Elephant Butte Dam | Photo courtesy EPWater
Living and operating in the Chihuahuan Desert, the term drought is not unfamiliar to El Paso Water. Utility officials say they continuously plan to ensure customers have safe, reliable water during the hottest and driest months in our region.
“As we anticipate considerably less water from the Rio Grande this year, we want to remind our customers of our commitment to provide water to our community, and the measures we have taken to prepare for what is ahead,” EPWater officials shared.
In a plentiful river water season, the region gets about 50% of the water from the Rio Grande, however officials say this year the area will only see 10-15% of that allotment.
The amount of river water the area receives is contingent on levels in the Elephant Butte Reservoir, which is significantly low this year due to several years of average snowfall and limited runoff in northern New Mexico and southern Colorado.
“During times like these we take great pride in our diverse portfolio of water resources to deliver sustainable water services,” officials say.
“For decades, EPWater has implemented new and innovative ways to provide water to our desert community, and our customers have embraced a conservation culture that is an important part of our strategy.”
According to officials, when the Rio Grande is plentiful, they ease off pumping of the aquifers to preserve groundwater sources for a time when the river is in low supply.
Last fall, the Public Service Board approved the drilling of six additional wells to prepare for this expected river drought.
The wells will provide an additional 7.5 million gallons of new groundwater to our daily supply. Officials add that they have also rehabilitated several aging wells to ensure our existing supply is not interrupted.
“Our peak water demand usually occurs in late May to early June when temperatures rise and the use of air conditioners and outdoor irrigation increase,” officials add. “We feel optimistic that even with a decreased river water supply we will be able to meet the daily peak demand with our additional groundwater resources.”
The Kay Bailey Hutchison Desalination Plant will also play a critical role in meeting the city’s water demands. The plant transforms otherwise unusable brackish groundwater into fresh drinking water and can supply up to 27.5 million gallons of water daily.
Several storage tanks and reservoirs have been built in strategic locations across the city over the last few years. Although these were constructed to deal with short-term weather extremes, they will help store water and move it to different areas when water may be in short supply.
“By using several different water sources rather than just one, we can provide a reliable water supply and continue to support our economic vitality,” utility officials said.
“We encourage our customers to make conscious and wise decisions about their water from late spring to early summer, especially outdoors.”

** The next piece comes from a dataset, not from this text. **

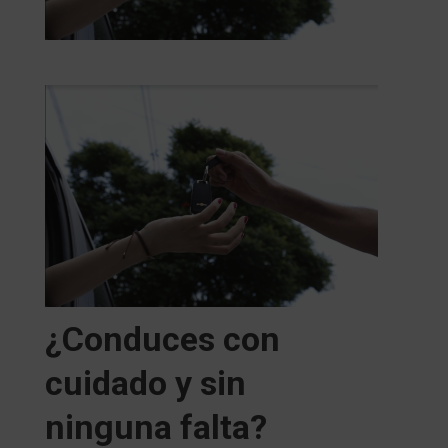
¿Conduces con
cuidado y sin
ninguna falta?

The time-of-day watering schedule permits three days of watering lawns, but officials ask that residents consider watering one or two days per week.
Avoid watering at the hottest time of the day, between 10 a.m. and 6 p.m., to avoid evaporation. Residents are also asked to check sprinklers for broken parts and consider drip irrigation.
“We can proudly say that water conservation has become a way of life in our community, and our customers’ efforts have made an impact,” officials said.
“We are not immune to drought, and that’s why our continuous investments and planning to expand our water resources pay off in times like these,” officials added.
“Conservation also plays a crucial role in those efforts, and we ask that you remain committed to water wise habits like you have been doing for the past 30 years.”